Sunday, December 7, 2008

Is Teasing Good For You?

The NY Times Magazine has worthwhile article defending teasing. Increasingly, children and adults are being prevent from engaging in this kind of play.
The reason teasing is viewed as inherently damaging is that it is too often confused with bullying. But bullying is something different; it’s aggression, pure and simple. Bullies steal, punch, kick, harass and humiliate. Sexual harassers grope, leer and make crude, often threatening passes. They’re pretty ineffectual flirts. By contrast, teasing is a mode of play, no doubt with a sharp edge, in which we provoke to negotiate life’s ambiguities and conflicts. And it is essential to making us fully human. (source)

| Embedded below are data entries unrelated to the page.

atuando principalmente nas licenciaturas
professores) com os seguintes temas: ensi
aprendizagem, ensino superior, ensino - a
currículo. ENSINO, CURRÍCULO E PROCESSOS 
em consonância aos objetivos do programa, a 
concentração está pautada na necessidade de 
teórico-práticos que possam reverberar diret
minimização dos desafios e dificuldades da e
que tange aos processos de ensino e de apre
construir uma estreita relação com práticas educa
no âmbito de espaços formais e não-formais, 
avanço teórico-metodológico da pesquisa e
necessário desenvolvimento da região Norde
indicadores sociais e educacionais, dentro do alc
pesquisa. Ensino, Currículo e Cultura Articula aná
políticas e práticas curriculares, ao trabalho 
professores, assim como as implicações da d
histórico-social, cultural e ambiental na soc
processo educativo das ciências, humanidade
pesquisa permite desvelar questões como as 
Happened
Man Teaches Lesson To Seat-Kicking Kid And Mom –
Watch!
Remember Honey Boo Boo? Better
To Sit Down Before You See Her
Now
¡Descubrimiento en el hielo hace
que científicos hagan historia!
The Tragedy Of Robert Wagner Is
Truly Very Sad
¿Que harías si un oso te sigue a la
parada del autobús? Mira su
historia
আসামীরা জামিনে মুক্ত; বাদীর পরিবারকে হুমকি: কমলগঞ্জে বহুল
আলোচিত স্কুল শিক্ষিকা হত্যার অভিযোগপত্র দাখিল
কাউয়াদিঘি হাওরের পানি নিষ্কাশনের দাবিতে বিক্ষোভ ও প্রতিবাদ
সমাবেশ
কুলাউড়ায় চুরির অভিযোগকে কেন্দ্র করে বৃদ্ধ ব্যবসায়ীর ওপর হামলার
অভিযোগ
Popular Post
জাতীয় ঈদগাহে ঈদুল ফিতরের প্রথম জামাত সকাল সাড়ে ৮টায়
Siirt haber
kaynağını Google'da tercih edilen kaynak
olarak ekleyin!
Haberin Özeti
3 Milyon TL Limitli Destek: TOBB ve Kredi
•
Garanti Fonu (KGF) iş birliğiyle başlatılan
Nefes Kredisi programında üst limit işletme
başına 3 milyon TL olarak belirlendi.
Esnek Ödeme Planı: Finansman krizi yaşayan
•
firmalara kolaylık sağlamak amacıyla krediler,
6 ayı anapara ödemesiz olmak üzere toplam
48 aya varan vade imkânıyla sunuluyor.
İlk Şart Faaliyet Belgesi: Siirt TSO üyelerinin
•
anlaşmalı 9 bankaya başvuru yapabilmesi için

The article is quite thorough and examines teasing behaviors among animals as well as humans. It seems that teasing serves a very important social purpose. Really it is a "playful provocative mode of commentary" that allows things to be said that would otherwise go unexpressed.
Teasing is just such an act of off-record communication: provocative commentary is shrouded in linguistic acts called “off-record markers” that suggest the commentary should not be taken literally. At the same time, teasing isn’t just goofing around. We tease to test bonds, and also to create them. To make it clear when we’re teasing, we use fleeting linguistic acts like alliteration, repetition, rhyming and, above all, exaggeration to signal that we don’t mean precisely what we’re saying. (source)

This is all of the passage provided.